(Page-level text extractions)

────────────────────────────────────────

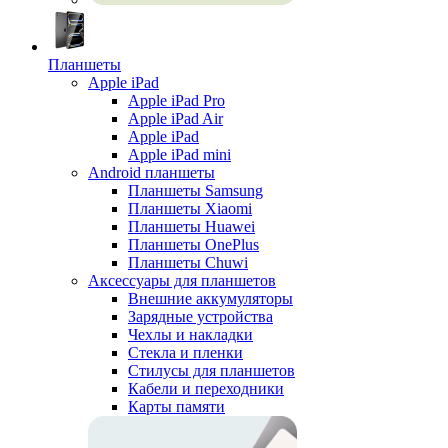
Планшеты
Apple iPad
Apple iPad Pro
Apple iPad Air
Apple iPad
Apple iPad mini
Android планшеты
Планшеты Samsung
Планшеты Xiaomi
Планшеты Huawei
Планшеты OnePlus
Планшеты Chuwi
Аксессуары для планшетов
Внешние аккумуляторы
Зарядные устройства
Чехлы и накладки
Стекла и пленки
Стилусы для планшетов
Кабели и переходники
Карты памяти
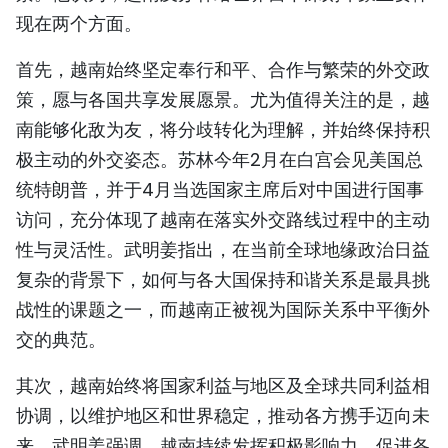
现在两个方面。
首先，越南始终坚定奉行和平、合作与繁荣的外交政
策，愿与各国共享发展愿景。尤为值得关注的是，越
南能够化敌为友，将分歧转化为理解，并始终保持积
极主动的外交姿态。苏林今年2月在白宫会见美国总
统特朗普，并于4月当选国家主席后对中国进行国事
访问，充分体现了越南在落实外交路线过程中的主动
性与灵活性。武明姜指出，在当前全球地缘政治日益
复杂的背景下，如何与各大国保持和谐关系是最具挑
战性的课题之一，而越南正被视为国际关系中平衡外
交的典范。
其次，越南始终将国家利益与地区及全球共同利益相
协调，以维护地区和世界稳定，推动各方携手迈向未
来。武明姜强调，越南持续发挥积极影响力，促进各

────────────────────────────────────────

§ **THE PROBLEM**
Please go through the data and copy each line containing the word "планшетов".

§ **FINISHED EXERCISE**
Аксессуары для планшетов
Стилусы для планшетов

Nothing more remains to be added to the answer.